Reproduce the line with "2,4 GHz, 5 GHz" and everything after it in the listing below, exactly, both ends included. No pictures.
# # #
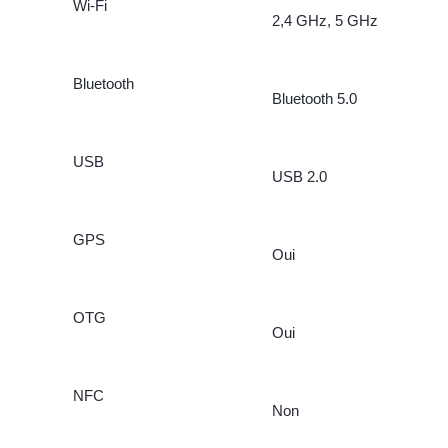
Wi-Fi
2,4 GHz, 5 GHz
Bluetooth
Bluetooth 5.0
USB
USB 2.0
GPS
Oui
OTG
Oui
NFC
Non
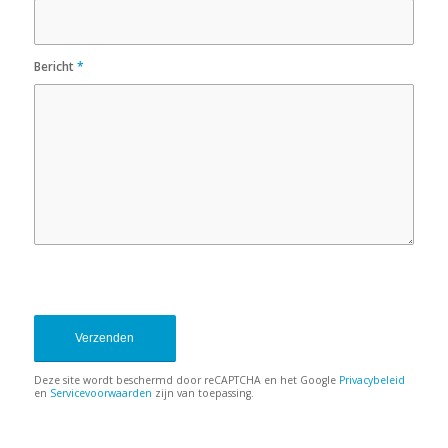
Bericht
*
Sorry, er is een probleem
opgetreden bij de communicatie met
Google reCAPTCHA API. U kunt het
contactformulier momenteel niet
indienen. Probeer het later nog eens
- laad de pagina opnieuw en
controleer ook uw internetverbinding.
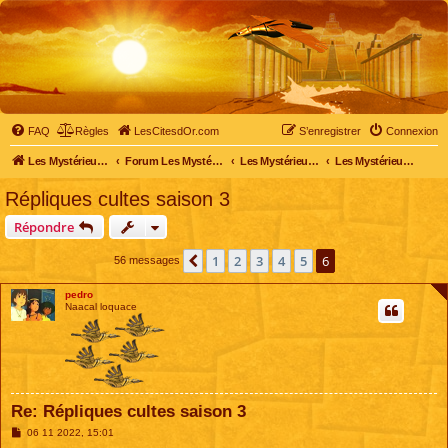
FAQ
Règles
LesCitesdOr.com
S’enregistrer
Connexion
Les Mystérieuses Cités d'Or - LesCitesdOr.com
Forum Les Mystérieuses Cités d'Or
Les Mystérieuses Cités d'Or
Les Mystérieuses Cités d'Or : saison 3 (2016)
Répliques cultes saison 3
Répondre
1
2
3
4
5
6
Précédente
56 messages
pedro
Naacal loquace
Re: Répliques cultes saison 3
M
06 11 2022, 15:01
e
# # #
▶ **OUTPUT**:
2,4 GHz, 5 GHz
Bluetooth
Bluetooth 5.0
USB
USB 2.0
GPS
Oui
OTG
Oui
NFC
Non
Bericht
*
Sorry, er is een probleem
opgetreden bij de communicatie met
Google reCAPTCHA API. U kunt het
contactformulier momenteel niet
indienen. Probeer het later nog eens
- laad de pagina opnieuw en
controleer ook uw internetverbinding.
FAQ
Règles
LesCitesdOr.com
S’enregistrer
Connexion
Les Mystérieuses Cités d'Or - LesCitesdOr.com
Forum Les Mystérieuses Cités d'Or
Les Mystérieuses Cités d'Or
Les Mystérieuses Cités d'Or : saison 3 (2016)
Répliques cultes saison 3
Répondre
1
2
3
4
5
6
Précédente
56 messages
pedro
Naacal loquace
Re: Répliques cultes saison 3
M
06 11 2022, 15:01
e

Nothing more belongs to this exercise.